Generation and OECD Convene Policy Makers And Experts Around “The Midcareer Opportunity”

Generation and the Organization for Economic Co-operation and Development (OECD) brought together close to 100 researchers, advisors, and policymakers, including high-level representatives of six OECD member states, on October 9th at the OECD headquarters in Paris, France. 

The event centred around new research, The Midcareer Opportunity: Meeting the challenges of an ageing workforce, developed by Generation and the OECD and released the same day. The report lays out an analysis of midcareer and older talent (aged 45+) based on a survey of thousands of employers, jobseekers, and employees in eight countries. 

Pamela Druckerman, journalist, Emmy-winning documentary producer and author, welcomed everyone and set the context of the event. She stressed the report’s importance, given the two powerful and persistent trends, longer lifespans and lower birth rates, which all but guarantee that midcareer and older workers will make up an even larger portion of the future workforce.

During his opening speech, Yoshiki Takeuchi, OECD Deputy Secretary-General, addressed the importance of lifelong learning to reduce generational gaps in the workplace. Takeuchi also explained why partnering with Generation to conduct this research was essential for the OECD. 

“Lifelong learning is the new job security,” said the OECD Deputy Secretary-General.

After the opening speech, the report’s findings were presented by Mona Mourshed, Founding Global CEO of Generation, and Shruti Singh, Senior Economist in the Skills and Employment Division of the OECD, who together led the research effort. The presenters acknowledged the support of and Clayton, Dubilier & Rice Foundation, who funded the research in Europe and the United States.

According to Mourshed and Singh, the research shows that not only is the workforce ageing in advanced economies and increasingly in emerging ones, but deep-seated ageism persists. Employers prefer to hire younger people, due to concerns that candidates aged 45+ are less able to adapt to technological changes and learn new skills. 

Those same employers, however, who already have midcareer and older employees consider their performance to be as good or even better than younger peers. This finding demonstrates the persistence of an “age-performance paradox”—the gap between negative perceptions about the performance of older workers held by employers and their actual performance—that needs to be bridged to leverage the midcareer opportunity. 
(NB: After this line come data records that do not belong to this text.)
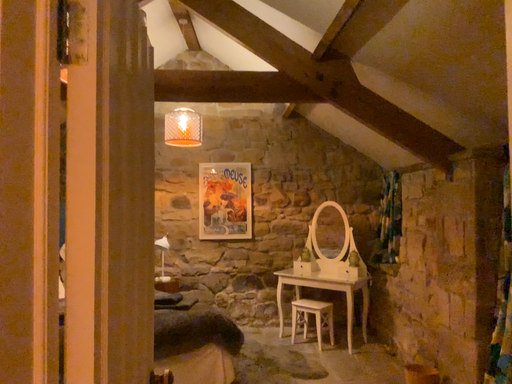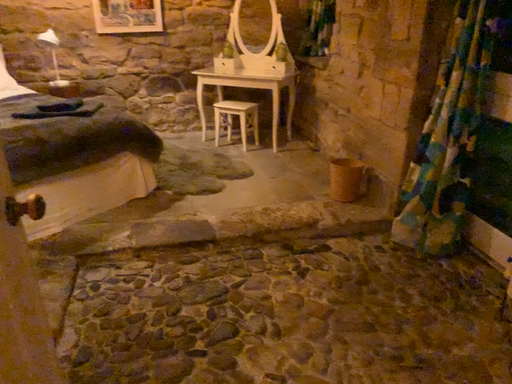 Question: How did the camera likely rotate when shooting the video?

Choices:
 (A) rotated downward
 (B) rotated upward

Answer: (A) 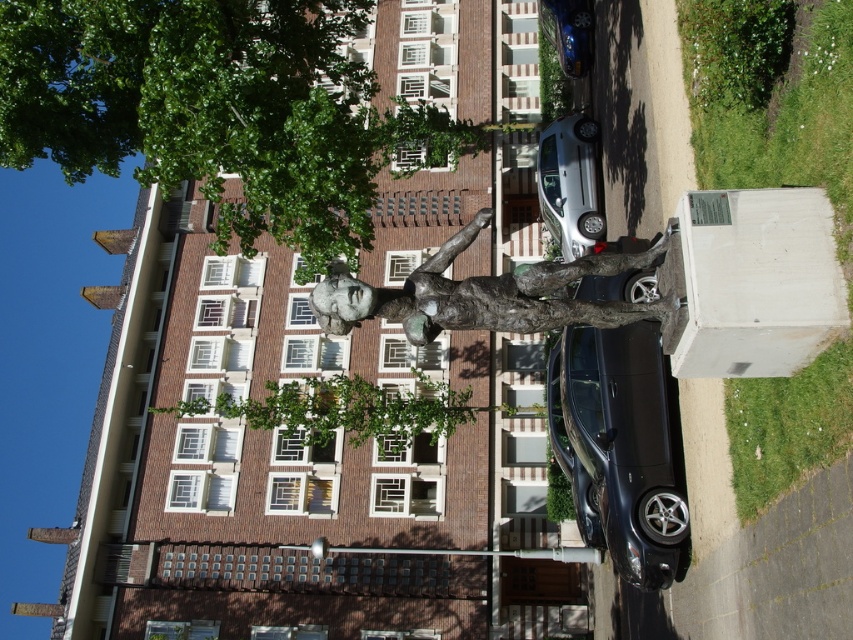 Can you confirm if shiny black sedan at center is shorter than silver metallic car at center?

Incorrect, shiny black sedan at center's height does not fall short of silver metallic car at center's.

The image size is (853, 640). What do you see at coordinates (618, 448) in the screenshot? I see `shiny black sedan at center` at bounding box center [618, 448].

Which is in front, point (653, 358) or point (578, 152)?

Point (653, 358) is in front.

Image resolution: width=853 pixels, height=640 pixels. Find the location of `shiny black sedan at center`. shiny black sedan at center is located at coordinates (618, 448).

Who is taller, green leafy tree at upper left or silver metallic car at center?

green leafy tree at upper left is taller.

Does point (263, 193) come behind point (569, 188)?

No, it is not.

You are a GUI agent. You are given a task and a screenshot of the screen. Output one action in this format:
    pyautogui.click(x=<x>, y=<y>)
    Task: Click on the green leafy tree at upper left
    This screenshot has height=640, width=853.
    Given the screenshot: What is the action you would take?
    pyautogui.click(x=218, y=109)

Is green leafy tree at upper left wider than green leafy tree at center?

No, green leafy tree at upper left is not wider than green leafy tree at center.

Does green leafy tree at upper left appear on the left side of green leafy tree at center?

Yes, green leafy tree at upper left is to the left of green leafy tree at center.

Is point (230, 218) farther from viewer compared to point (407, 410)?

That is False.

Identify the location of green leafy tree at upper left. (218, 109).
“When it comes to learning new skills, we see no difference in performance between workers over age 45 and their younger peers,” said Mourshed, referring to Generation’s experience in providing training, job placement, and support to midcareer jobseekers. “We find that learners joining our programs later in life are learning from their younger peers and vice-versa,” she added. 

The research shows that perceived job search difficulty increases with age, across all education levels. As people age, age is perceived as the number one barrier to employment. The presenters also stressed that job satisfaction declines steadily with age, but that those who recently switched jobs have higher job satisfaction. As workers age, they also face  lower confidence in their chances of finding a new position, especially one they’d be happy with.

Lastly, Mourshed and Singh shared a list of recommendations for employers, policymakers, and older workers to combat ageism in the workplace and empower job seekers at any age.

“The role of the European Union (EU) is to revisit the issues presented in this report and learn from them,” said Maria Jepsen, Deputy Director of European Foundation for the Improvement of Living and Working Conditions (Eurofound), during her comments in response to the research.

Jepsen’s remarks were followed by a panel discussion that included: 

  • Stefano Scarpetta, Director, Directorate Employment, Labour and Social Affairs at the OECD; 
  • Avivah Wittenberg-Cox, renowned speaker & author on life’s four quarters; 
  • Aurélie Feld, President of LHH France & Luxembourg;
  • Inger Paus, Director of European Public Affairs at Google; 
  • Mona Mourshed, Founding Global CEO of Generation.

Some key takeaways from the panel were the importance of mainstreaming a lifelong learning approach, the intersections between the gender and age gap when it comes to some of the main barriers to employment, and the importance of skills-based training and hiring.